Mateusz jest dorosłym mężczyzną, ale dusze ma kilkuletniego chłopca. Wciąż żyje chwilą, zachwyca się nowymi "cudami", cieszy się z tego co go spotyka niczym dziecko. Jednym słowem - taki "wiejski głupek", którego traktuje się trochę z przymróżeniem oka, współczując tym, którzy muszą z nim żyć (bo przecież odpowiedzialności i wsparcia w nim za grosz, jeno kłopot ino). Matis - bo tak na niego wołają mieszka wraz z siostrą, Olgą w małym domku nad brzegiem ogromnego jeziora.
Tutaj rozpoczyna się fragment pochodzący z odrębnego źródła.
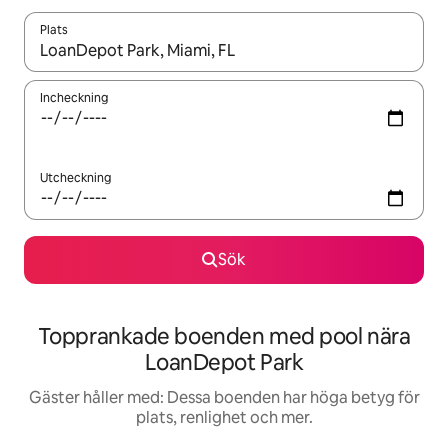
Plats
När resultaten är tillgängliga kan du navigera med upp- och ned
Incheckning
Utcheckning
Sök
Topprankade boenden med pool nära
LoanDepot Park
Gäster håller med: Dessa boenden har höga betyg för
plats, renlighet och mer.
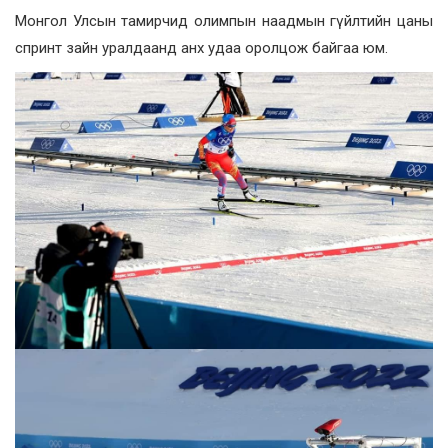
Монгол Улсын тамирчид олимпын наадмын гүйлтийн цаны
спринт зайн уралдаанд анх удаа оролцож байгаа юм.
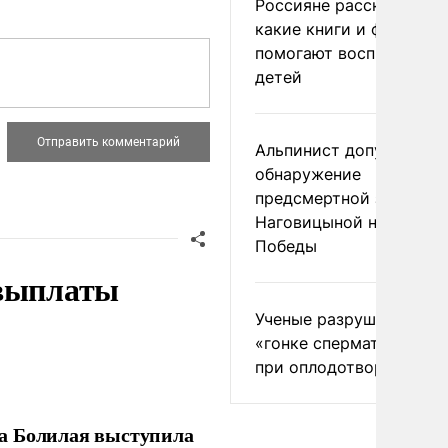
Россияне рассказали,
какие книги и фильмы
помогают воспитывать
детей
Альпинист допустил
обнаружение
предсмертной записки
Наговицыной на пике
Победы
 выплаты
Ученые разрушили миф
«гонке сперматозоидов
при оплодотворении
ла Болилая выступила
Otaczający świat jest niego wciąż zadziwiający i zachwycający, żyje z nim w harmonii i w dialogu. Ani siostra ani nikt z jego otoczenia jednak tego nie rozumie - dla nich to tylko nieistotne drobiazgi, którymi człowiek nie powinien zaprzątać sobie uwagi.
Matis nikomu nie czyni krzywdy, jest po prostu wrażliwy, żyje we własnym świecie i podchodzi inaczej do tego co go otacza. Praca szybko go nudzi, choć podejmuje ją z zapałem. Ale jak tu pracować, skoro tysiąc dużo ciekawszych rzeczy odciąga jego uwagę? Siostra jest dla niego oparciem nie tylko fizycznym (opiekuje się i utrzymuje), ale przed wszystkim emocjonalnym. Nie wyobraża sobie życia bez niej, bez jedynej osoby, która ma do niego cierpliwość i go wysłuchuje. Gdy w ich domu zjawia sie przypadkiem inny mężczyzna, szybko wpada on w oko samotnej kobiecie. Dla Matisa to co sie dzieje, staje się coraz trudniejsze do zrozumienia i do zaakceptowania.
W pamięcie pozostają świetne zdjęcia i kreacja Franciszka Pieczki... Jego zachwyt w głosie, filozofowanie np. nad naturą snów erotycznych, mimika pokazują naprawdę dużą klasę tego aktora.
Piękny, trochę smutny, ale też mimo pewnej poetyckości bardzo prawdziwy w opisie uczuć bohaterów film. Oj warto sięgać po takie perełki.